Why the quality of research matters

Tuesday September 29 2020


By Gilbert Nakweya

Academics in Africa need to interrogate what value their publications actually contribute to society and focus on the quality of research rather than hyper-prolific scholarship, according to Professor Tade Aina, executive director of the Nairobi-headquartered Partnership for African Social and Governance Research.

Aina said increased emphasis on publication in both the academies of science and arts has adversely affected the quality of research, especially with the rise of predatory journals that drive young scholars in their thirst for mobility.

“If a university lecturer produces 70 articles in a year, what else do they do?” asked Aina, formerly the programme director of the Higher Education and Libraries in Africa Programme for the Carnegie Corporation of New York.

He said a scholar does not need 100 publications to make an impact in a given field. “You can open debate with a few critical publications that give direction, for instance, on policy,” he said.

Aina said Covid-19 has challenged Africa to re-imagine its university systems. “This calls for reflection on the balance between excellence in publication and the numbers of publications and their impact on teaching in universities,” Aina said.

He urged universities to narrow their research focus to local needs of the communities in which they operate while still addressing universal questions of health-care, climate change and the production of and access to energy.


According to Dr Fibian Lukalo, director of research and advocacy at the National Land Commission of Kenya, the pressure to publish and its link to promotions is real in Kenyan universities.
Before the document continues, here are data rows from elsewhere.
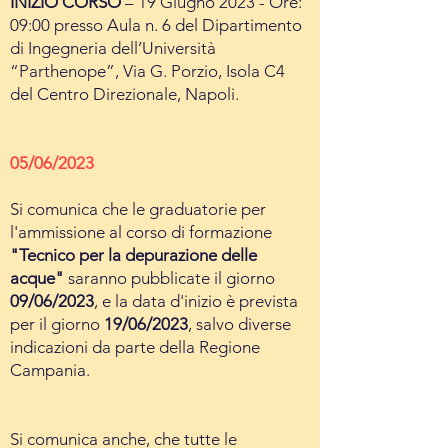
INIZIO CORSO
– 19 Giugno 2023 - Ore:
09:00 presso Aula n. 6 del Dipartimento
di Ingegneria dell’Università
“Parthenope”, Via G. Porzio, Isola C4
del Centro Direzionale, Napoli.
05/06/2023
Si comunica che le graduatorie per
l'ammissione al corso di formazione
"Tecnico per la depurazione delle
acque"
saranno pubblicate il giorno
09/06/2023
, e la data d'inizio è prevista
per il giorno
19/06/2023
, salvo diverse
indicazioni da parte della Regione
Campania.
Si comunica anche, che tutte le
“This pressure may contribute towards an environment in which the rules get softened, for instance, self-publishing taking place … or there is restriction of submissions to university-run journals which do not rank highly … or paying journals to publish one’s work,” said Lukalo, who added that such pressure should be at a system level rather than on individual academicians.

Lukalo said academic writing is not a solitary event as it depends on the “thoughts” of other scholars or practitioners, a supportive environment, funding, time for writing or developing thoughts, library facilities, internet connectivity and conferences, among others.

As such, some universities have incentives to publish, such as promotions, but where the work is published is very important, she said.

She said prestigious journals, such as the Quarterly Journal of Economics published by Oxford University Press, are very attractive to academics. “However, is it easy for an African scholar to publish there as an individual? What about the waiting time between submission and publication? Who are the reviewers?”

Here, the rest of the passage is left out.